Records supplied.

* * * *

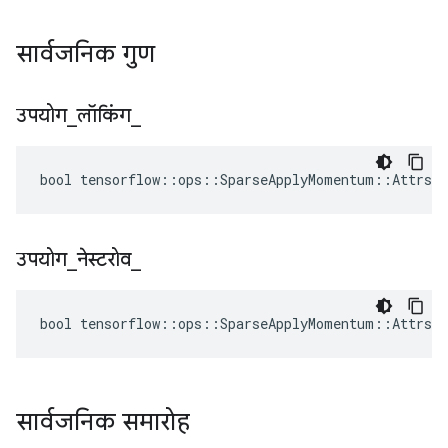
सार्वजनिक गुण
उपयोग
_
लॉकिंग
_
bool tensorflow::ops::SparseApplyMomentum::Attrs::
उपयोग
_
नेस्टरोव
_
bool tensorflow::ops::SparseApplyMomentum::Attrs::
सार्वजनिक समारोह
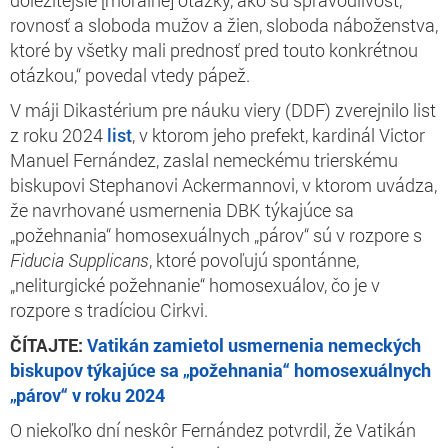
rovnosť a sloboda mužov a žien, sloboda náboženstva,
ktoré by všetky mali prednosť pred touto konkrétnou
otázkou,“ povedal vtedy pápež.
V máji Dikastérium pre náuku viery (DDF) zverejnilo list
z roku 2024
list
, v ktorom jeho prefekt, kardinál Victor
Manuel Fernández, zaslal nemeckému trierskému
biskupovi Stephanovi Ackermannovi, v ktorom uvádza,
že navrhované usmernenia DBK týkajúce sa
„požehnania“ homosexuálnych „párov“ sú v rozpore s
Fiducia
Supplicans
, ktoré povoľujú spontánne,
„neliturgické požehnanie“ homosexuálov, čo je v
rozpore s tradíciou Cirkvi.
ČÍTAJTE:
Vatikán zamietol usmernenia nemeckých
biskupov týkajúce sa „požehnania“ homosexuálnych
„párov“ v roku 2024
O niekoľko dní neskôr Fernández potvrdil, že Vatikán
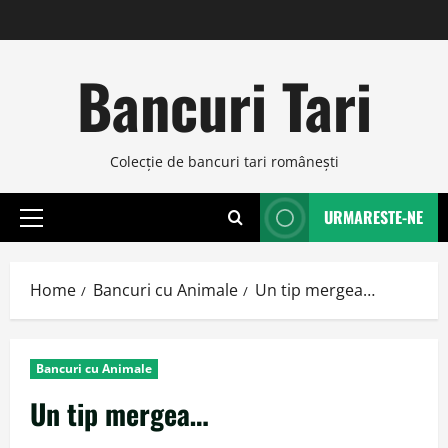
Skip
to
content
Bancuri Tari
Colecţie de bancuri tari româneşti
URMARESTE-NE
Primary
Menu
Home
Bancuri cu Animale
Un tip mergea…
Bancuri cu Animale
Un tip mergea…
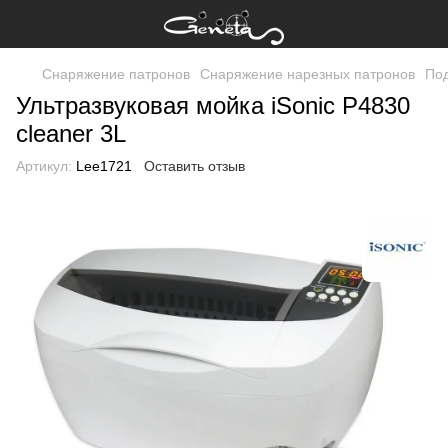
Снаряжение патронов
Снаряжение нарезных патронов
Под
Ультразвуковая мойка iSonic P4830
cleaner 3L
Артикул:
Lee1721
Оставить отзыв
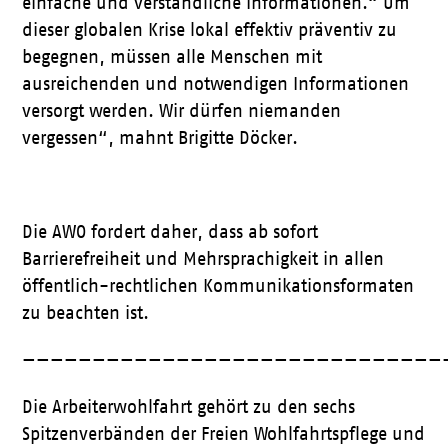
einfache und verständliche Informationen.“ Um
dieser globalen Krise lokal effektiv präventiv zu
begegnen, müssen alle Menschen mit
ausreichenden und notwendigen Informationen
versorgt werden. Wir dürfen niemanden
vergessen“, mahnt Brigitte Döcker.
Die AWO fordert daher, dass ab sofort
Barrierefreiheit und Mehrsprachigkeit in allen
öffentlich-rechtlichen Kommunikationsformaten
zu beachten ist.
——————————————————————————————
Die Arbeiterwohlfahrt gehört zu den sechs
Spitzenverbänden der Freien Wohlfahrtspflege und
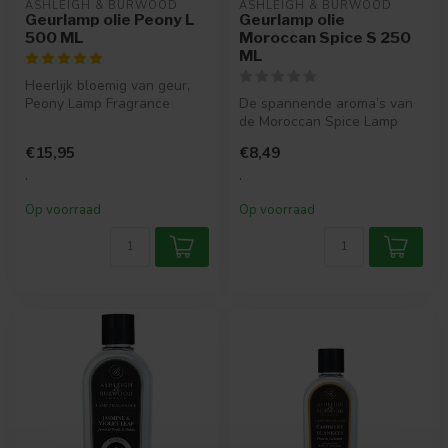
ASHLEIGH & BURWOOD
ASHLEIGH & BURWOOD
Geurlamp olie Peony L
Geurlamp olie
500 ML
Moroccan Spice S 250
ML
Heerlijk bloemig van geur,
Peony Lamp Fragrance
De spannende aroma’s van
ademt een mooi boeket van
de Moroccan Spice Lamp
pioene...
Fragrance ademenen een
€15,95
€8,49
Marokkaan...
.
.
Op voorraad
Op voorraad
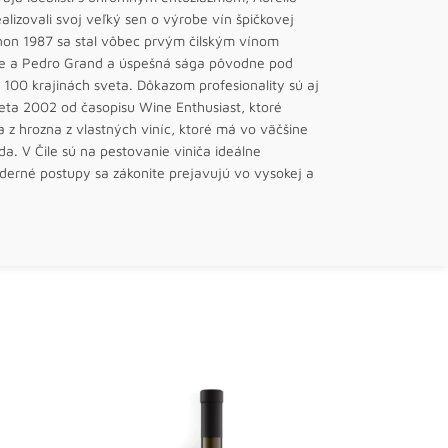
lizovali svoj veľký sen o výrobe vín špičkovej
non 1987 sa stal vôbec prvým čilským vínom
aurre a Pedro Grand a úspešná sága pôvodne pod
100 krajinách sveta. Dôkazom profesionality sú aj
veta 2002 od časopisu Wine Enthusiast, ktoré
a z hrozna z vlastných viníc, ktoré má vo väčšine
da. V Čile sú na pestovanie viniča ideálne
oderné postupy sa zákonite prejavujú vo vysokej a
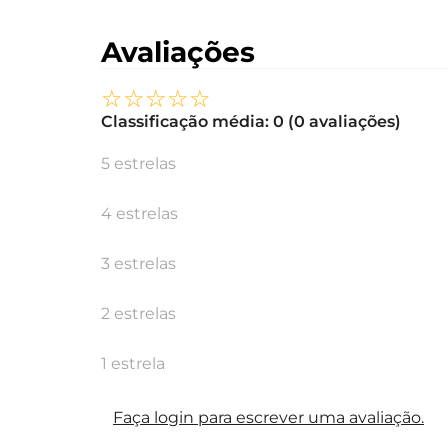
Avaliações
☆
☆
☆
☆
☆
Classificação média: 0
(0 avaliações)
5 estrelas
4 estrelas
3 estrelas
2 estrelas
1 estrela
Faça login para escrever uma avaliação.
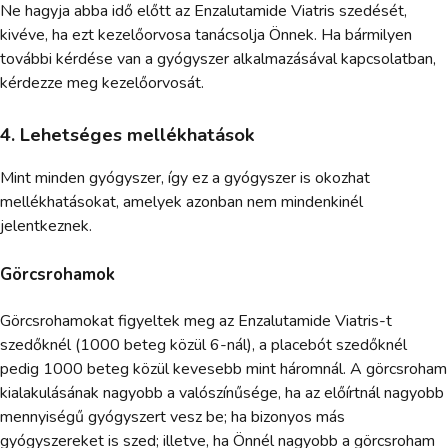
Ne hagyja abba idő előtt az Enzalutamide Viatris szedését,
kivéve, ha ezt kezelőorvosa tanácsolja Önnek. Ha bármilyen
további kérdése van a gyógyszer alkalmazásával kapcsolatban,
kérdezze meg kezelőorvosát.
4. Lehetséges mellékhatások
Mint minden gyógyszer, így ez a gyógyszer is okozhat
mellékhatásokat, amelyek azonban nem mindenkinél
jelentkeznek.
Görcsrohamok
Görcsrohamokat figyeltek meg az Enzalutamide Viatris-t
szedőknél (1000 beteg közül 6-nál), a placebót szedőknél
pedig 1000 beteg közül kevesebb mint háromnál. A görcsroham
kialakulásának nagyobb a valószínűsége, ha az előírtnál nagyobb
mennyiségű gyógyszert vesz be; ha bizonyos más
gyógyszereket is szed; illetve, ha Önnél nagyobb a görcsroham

* * * *

Problem description. Copy all lines from the material that include "homosexuálnych".

Task answer.
„požehnania“ homosexuálnych „párov“ sú v rozpore s
biskupov týkajúce sa „požehnania“ homosexuálnych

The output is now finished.